┌──

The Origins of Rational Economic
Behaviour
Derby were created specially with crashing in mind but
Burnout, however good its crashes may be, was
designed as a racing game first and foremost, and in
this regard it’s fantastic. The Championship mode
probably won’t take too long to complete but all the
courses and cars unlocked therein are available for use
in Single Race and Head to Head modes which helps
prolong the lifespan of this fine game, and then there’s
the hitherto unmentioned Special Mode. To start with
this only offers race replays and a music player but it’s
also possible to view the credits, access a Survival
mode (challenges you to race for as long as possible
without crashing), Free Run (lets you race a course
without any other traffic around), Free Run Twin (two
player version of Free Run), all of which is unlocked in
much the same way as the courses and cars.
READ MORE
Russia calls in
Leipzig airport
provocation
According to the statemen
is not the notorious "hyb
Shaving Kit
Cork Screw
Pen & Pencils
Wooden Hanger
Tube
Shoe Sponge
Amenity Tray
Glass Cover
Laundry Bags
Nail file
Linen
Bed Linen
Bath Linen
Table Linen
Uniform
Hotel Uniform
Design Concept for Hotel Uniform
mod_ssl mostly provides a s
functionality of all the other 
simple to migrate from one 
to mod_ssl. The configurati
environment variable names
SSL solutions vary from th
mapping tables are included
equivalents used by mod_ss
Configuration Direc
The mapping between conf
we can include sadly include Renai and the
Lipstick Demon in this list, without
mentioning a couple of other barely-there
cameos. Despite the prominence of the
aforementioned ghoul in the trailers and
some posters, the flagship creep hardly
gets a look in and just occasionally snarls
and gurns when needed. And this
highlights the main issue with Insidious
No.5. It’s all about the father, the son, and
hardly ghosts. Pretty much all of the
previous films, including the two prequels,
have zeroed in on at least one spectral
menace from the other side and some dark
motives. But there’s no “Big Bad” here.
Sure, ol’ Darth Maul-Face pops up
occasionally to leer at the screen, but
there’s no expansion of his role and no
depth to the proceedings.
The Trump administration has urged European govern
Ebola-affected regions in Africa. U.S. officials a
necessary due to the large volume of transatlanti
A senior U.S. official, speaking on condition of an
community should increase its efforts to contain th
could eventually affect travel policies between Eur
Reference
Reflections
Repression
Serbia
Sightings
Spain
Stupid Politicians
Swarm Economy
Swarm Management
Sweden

└──

WHAT YOU NEED TO DO: The material above must be returned word for word, complete.

OUTPUT OF THE EXERCISE:
The Origins of Rational Economic
Behaviour
Derby were created specially with crashing in mind but
Burnout, however good its crashes may be, was
designed as a racing game first and foremost, and in
this regard it’s fantastic. The Championship mode
probably won’t take too long to complete but all the
courses and cars unlocked therein are available for use
in Single Race and Head to Head modes which helps
prolong the lifespan of this fine game, and then there’s
the hitherto unmentioned Special Mode. To start with
this only offers race replays and a music player but it’s
also possible to view the credits, access a Survival
mode (challenges you to race for as long as possible
without crashing), Free Run (lets you race a course
without any other traffic around), Free Run Twin (two
player version of Free Run), all of which is unlocked in
much the same way as the courses and cars.
READ MORE
Russia calls in
Leipzig airport
provocation
According to the statemen
is not the notorious "hyb
Shaving Kit
Cork Screw
Pen & Pencils
Wooden Hanger
Tube
Shoe Sponge
Amenity Tray
Glass Cover
Laundry Bags
Nail file
Linen
Bed Linen
Bath Linen
Table Linen
Uniform
Hotel Uniform
Design Concept for Hotel Uniform
mod_ssl mostly provides a s
functionality of all the other 
simple to migrate from one 
to mod_ssl. The configurati
environment variable names
SSL solutions vary from th
mapping tables are included
equivalents used by mod_ss
Configuration Direc
The mapping between conf
we can include sadly include Renai and the
Lipstick Demon in this list, without
mentioning a couple of other barely-there
cameos. Despite the prominence of the
aforementioned ghoul in the trailers and
some posters, the flagship creep hardly
gets a look in and just occasionally snarls
and gurns when needed. And this
highlights the main issue with Insidious
No.5. It’s all about the father, the son, and
hardly ghosts. Pretty much all of the
previous films, including the two prequels,
have zeroed in on at least one spectral
menace from the other side and some dark
motives. But there’s no “Big Bad” here.
Sure, ol’ Darth Maul-Face pops up
occasionally to leer at the screen, but
there’s no expansion of his role and no
depth to the proceedings.
The Trump administration has urged European govern
Ebola-affected regions in Africa. U.S. officials a
necessary due to the large volume of transatlanti
A senior U.S. official, speaking on condition of an
community should increase its efforts to contain th
could eventually affect travel policies between Eur
Reference
Reflections
Repression
Serbia
Sightings
Spain
Stupid Politicians
Swarm Economy
Swarm Management
Sweden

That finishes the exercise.